Improving access to Medicaid home- and community-based services; reducing senior falls and managing chronic disease under the Prevention and Public Health Fund; and combating elder abuse and neglect are among the “critical provisions” of the Affordable Care Act that have bipartisan support and should remain intact even if the healthcare law is repealed and replaced, members of the Leadership Council of Aging Organizations said in a three-page letter to President-elect Donald Trump dated Jan. 10 and an expanded 10-page document addressed to his transition team.

The group, which counts as members more than 60 national nonprofit organizations, is chaired by LeadingAge President and CEO Katie Smith Sloan.

“If changes to the ACA affecting older Americans are considered, we respectfully request that you engage and work with LCAO and its member organizations to ensure that the needs of America's seniors are met,” Sloan wrote, noting that the LCAO “strongly opposes” repeal of the ACA.

The transition team document outlined additional policy recommendations outside of the ACA.

To assist states in building better infrastructure through which to offer HCBS, Sloan said, LCAO suggests extending Medicaid's Balancing Incentive Program. The program provided financial incentives to 21 states to increase access to non-institutional long-term services and supports, including those provided in assisted living communities through Medicaid waivers, by authorizing grants to serve more people in home- and community-based settings from Oct. 1, 2011, to Sept. 30, 2015. After the deadline, 13 of the states continued to participate in the program by spending the grant funds to increase access to new or expanded services and infrastructure.

Additionally, Sloan wrote, “We recommend that all congregate care settings be re-examined to be consonant with what Americans want and expect: person-centered, individualized services that are delivered in settings that resemble a home, that are designed to afford ample privacy and autonomy, that are not isolated from community life, and that have appropriate numbers of well-trained and competent staff.”
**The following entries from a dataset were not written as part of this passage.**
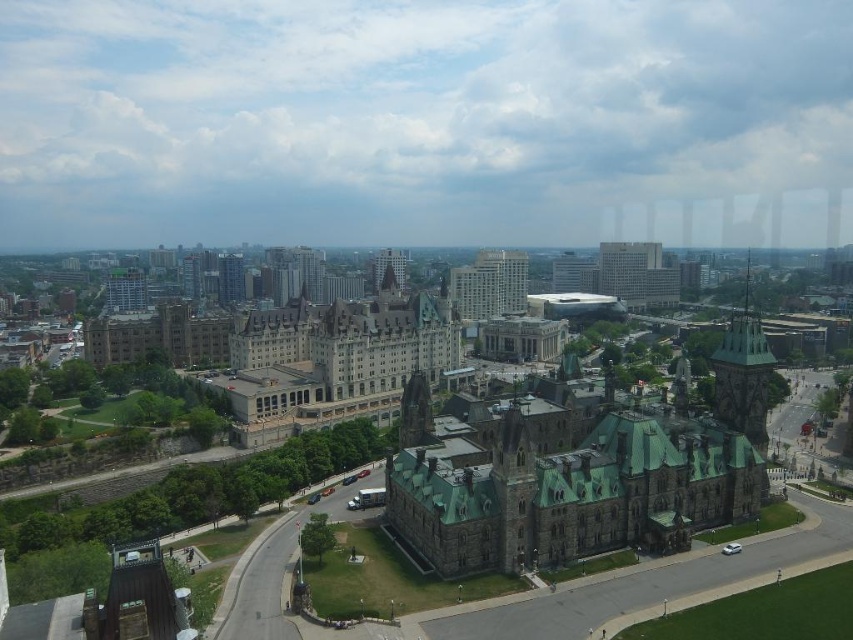 Between brown stone tower at upper right and glassy blue skyscraper at center-left, which one is positioned lower?

Positioned lower is brown stone tower at upper right.

Is brown stone tower at upper right positioned at the back of glassy blue skyscraper at center-left?

No, brown stone tower at upper right is closer to the viewer.

Between point (730, 346) and point (218, 268), which one is positioned behind?

Point (218, 268)

Where is `brown stone tower at upper right`? The height and width of the screenshot is (640, 853). brown stone tower at upper right is located at coordinates (743, 374).

Between point (242, 289) and point (397, 256), which one is positioned behind?

Point (242, 289)

This screenshot has width=853, height=640. What do you see at coordinates (230, 278) in the screenshot?
I see `glassy blue skyscraper at center-left` at bounding box center [230, 278].

Between point (227, 253) and point (401, 280), which one is positioned behind?

Point (227, 253)

This screenshot has width=853, height=640. I want to click on glassy blue skyscraper at center-left, so click(230, 278).

Describe the element at coordinates (743, 374) in the screenshot. I see `brown stone tower at upper right` at that location.

Between point (718, 348) and point (401, 264), which one is positioned in front?

Point (718, 348) is more forward.

Does point (714, 408) lie behind point (403, 268)?

No, it is in front of (403, 268).

Identify the location of brown stone tower at upper right. The image size is (853, 640). (743, 374).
LCAO members also oppose block grants and per-capita caps for Medicaid, believing that they would “stifle innovation” in care delivery, tempt states to “underserve” high-cost beneficiaries, such as those with Alzheimer's disease, and ultimately result in higher costs for the healthcare system, Sloan said.

“Many of the HCBS services that Americans of all ages with disabilities rely on are optional services for states, which can decide whether to offer them, or to offer only to certain populations or those in certain areas,” she wrote. “This means that states tend to cut back on HCBS services first, which can force more seniors into nursing homes, where costs are higher and where many do not want to be. Moreover, research clearly shows that when basic assistance with the needs of daily life is not available, frail elders wind up in high-cost settings, notably hospitals, and overall costs increase.”

Sloan, on behalf of the LCAO membership, urged the incoming Trump administration to preserve “critical consumer protections embedded in federal law,” including having minimal or no co-insurance for HCBS provided to frail seniors with income at the poverty line.

LCAO also provided recommendations related to Medicare, community services provided through the Older Americans Act, family caregiver support, elder justice, retirement security and other topics.